Feb 03, 2004 22:45
Last week i found a lump in my neck. I figured it was a swollen gland, and therefore nothing to worry about, but every since i have had this I have had a horrible headache. My mother encouraged me to go to the Dr. and so I did. he wanted me to get an MRI immediately, he said that it probably was a swollen gland, but that something was making it swollen. So i was terrified. Afraid that this MRI was going to turn out to be a malignant tumor or something of that nature. But my mother in her expert opinion has decided that I dont need an MRI. You know I spent several years having horrid dizziness, and fainting spells, and it took untill now to find out that I am hypoglycemic. Any longer of a wait and I probably would be diabetic. This is how my mother works, until it affects her in some personal way(my fainting in public, and having a principal call her) she doesnt take anything seriously. What if this little bump is more than just a swollen gland, what if it is a blood clot in a major artery? What if it is a build-up of fluid? What if the headaches are becuase this lump is creating pressure on nerves? Finally, and worst of all, what if this is a tumor? I am worried, and now I wont even get to know what it is. So I will continue to worry about something that may not be anything at all, because I dont get to know what it actually is, and my mind is great at making things worse than they really are.

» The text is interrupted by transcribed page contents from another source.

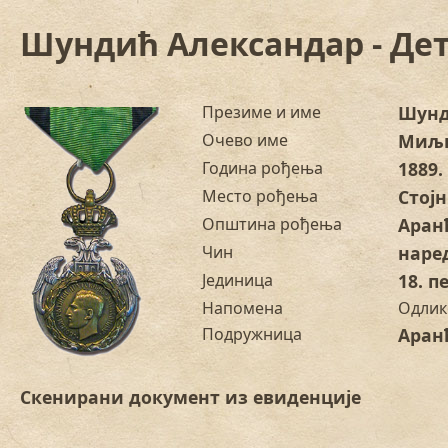
Шундић Александар - Де
Презиме и име
Шунд
Очево име
Миљ
Година рођења
1889.
Место рођења
Стој
Општина рођења
Аран
Чин
наре
Јединица
18. 
Напомена
Одлик
Подружница
Аран
Скенирани документ из евиденције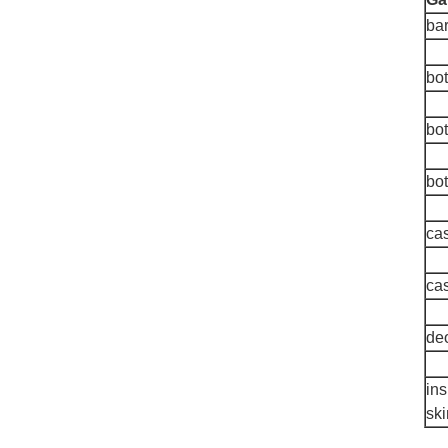
bar
bot
bot
bot
cas
ca
deo
ins
sk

I read one of those email surveys that a friend sent me. You know, those ones that are rather annoying because it requires answering questions that have no real barring on life, like "Vanilla or Chocolate" what does that have to do with anything? What upset me is that this person, whom i used to be good friends with has changed so much, and has apparently found new and better friends. What made me realize this is the question about favorite drink. She used to keep this question blank because she didnt drink, now she answered it with the gusto of a soreity girl(or rather frat girl cause this is an "academic" frat that she is now in). I have had a couple of friends who have done that. They get "involved" with the greeks on campus and they start to forget their old friends. I told one guy that, he told me now that wouldnt happen, and now there is silence from him(which is ok with me becuase i didnt like him all that much anyway.) Rosie is a different story. We used to be best friends, now i am not worth much of anything to her. I guess she has grown up, although lying to your parents to go and drink at 21 is hardly grown up, and found better friends. That is all that matters to her now, Her fancy new friends. And what upsets me most is not that she has new friends, thats wonderful for her, but that she has changed so much since she met them. It seems almost as though she has felt the need to change to fit in with them. I got dumped as a friend so that she could change who she is to fit in with these punks. Thats just crappy if you ask me. And truthfully I am very hurt by her. This is it her last semester here, and she has completely thrown me out as a friend. She is even doing the "invite, because of obligation, not because you really want the person there." I would much rather her tell me she doesnt like me anymore and get on with things. I hate losing her as a friend, but how do you hold on to someone who so obviously wants to be let go?